Re: controversial paper

From: Mok-Kong Shen (mok-kong.shen_at_t-online.de)
Date: 09/30/03


Date: Tue, 30 Sep 2003 10:54:09 +0200


Mxsmanic wrote:
>
> Mok-Kong Shen writes:
>
> > The trouble is you would have to have one central place for
> > issuing the required number in order to avoid duplicates.
>
> Not necessarily. You could have n servers, each of which serves up only
> every nth address in sequence. Periodically (daily, monthly, whatever),
> you could verify that the address space is being completely filled, and
> make any necessary adjustments. As long as requests are evenly
> distributed across the servers, the net effect would be to assign
> addresses sequentially, and yet no central control point would be
> necessary.

Even then you do have at any time a part of the address
space (namely that part that is not yet allocated) unused,
don't you (as long as one has a fixed address space of
n bits)? The (theoretical) 'efficiency' could be higher
with your allocation, but that is still a 'relative' matter
and hence the choice of the proper scheme is to be judged
together with other factors of relevance.

>
> > One needs decentralization, meaning that at each level
> > you have to have certain reserves in the address space
> > and at no time there is any consecutive part of the address
> > space that is fully (compactly) utilized (something you
> > desire, if I don't err).
>
> See above. You could assign eight servers or 128 servers, as required.
> The only constraint over time is that the address space be fully
> utilized, with no reserved but unused areas.

See my response above.

>
> > I think that the following analogy could be relevant in
> > some sense here: In programming for certain kinds of tasks,
> > one could either employ a large array that is only sparsely
> > occupied or employ a linked list that has all the entries
> > containing user data compactly stored together. Convenience,
> > if not also efficiency, considerations normally lead to the
> > employment of the first kind of data structure.
>
> Yes. Either way, you fill the address space sequentially, in time.
>
> However, if you artificially constrain the use of the address space,
> there are large portions of it that will never be filled, and at the
> same time there will be portions of it that do not have enough addresses
> available for the intended purpose.

Right. That's the 'efficiency' I referred to above.
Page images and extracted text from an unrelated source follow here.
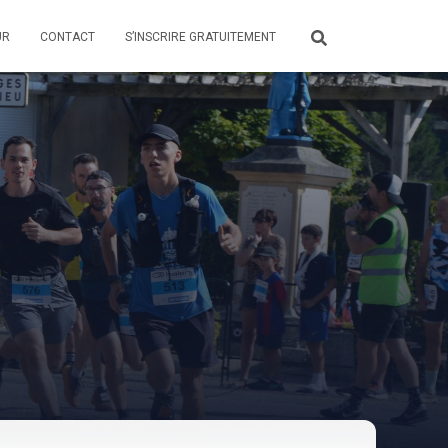
UR
CONTACT
S’INSCRIRE GRATUITEMENT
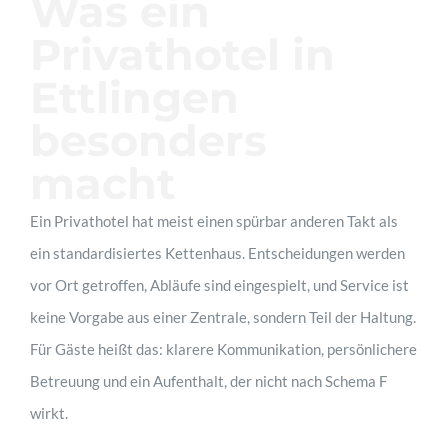
Was ein
Privathotel in
Ettlingen
besonders
macht
Ein Privathotel hat meist einen spürbar anderen Takt als
ein standardisiertes Kettenhaus. Entscheidungen werden
vor Ort getroffen, Abläufe sind eingespielt, und Service ist
keine Vorgabe aus einer Zentrale, sondern Teil der Haltung.
Für Gäste heißt das: klarere Kommunikation, persönlichere
Betreuung und ein Aufenthalt, der nicht nach Schema F
wirkt.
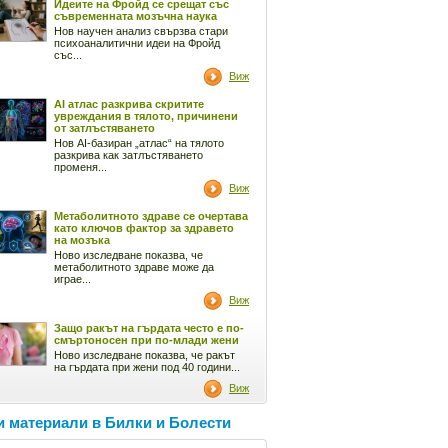
Идеите на Фройд се срещат със
съвременната мозъчна наука
Нов научен анализ свързва стари
психоаналитични идеи на Фройд
със...
Виж
AI атлас разкрива скритите
увреждания в тялото, причинени
от затлъстяването
Нов AI-базиран „атлас“ на тялото
разкрива как затлъстяването
променя...
Виж
Метаболитното здраве се очертава
като ключов фактор за здравето
на мозъка
Ново изследване показва, че
метаболитното здраве може да
играе...
Виж
Защо ракът на гърдата често е по-
смъртоносен при по-млади жени
Ново изследване показва, че ракът
на гърдата при жени под 40 години...
Виж
 материали в Билки и Болести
Note,
though, that in real-life one seldom (and often can't)
strive for any theoretical ideal but has to do some
compromise for economical, technical and other reasons.
Here I think that they have decided to sacrifice some
'efficiency' (in the sense mentioned above) in return
for other gains (other efficiencies), in that the scheme
selected is to be stepwise extended according to future
needs, instead of following your idea.

>
> It's important to realize that if you divided a 2^n address space into
> two fields of sizes 2^m and 2^p, you don't end up with 2^n/2 addresses,
> you end up with only about 2^m or 2^p addresses (whichever is greater).
> This is an _enormous_ reduction, no matter how you divide things up.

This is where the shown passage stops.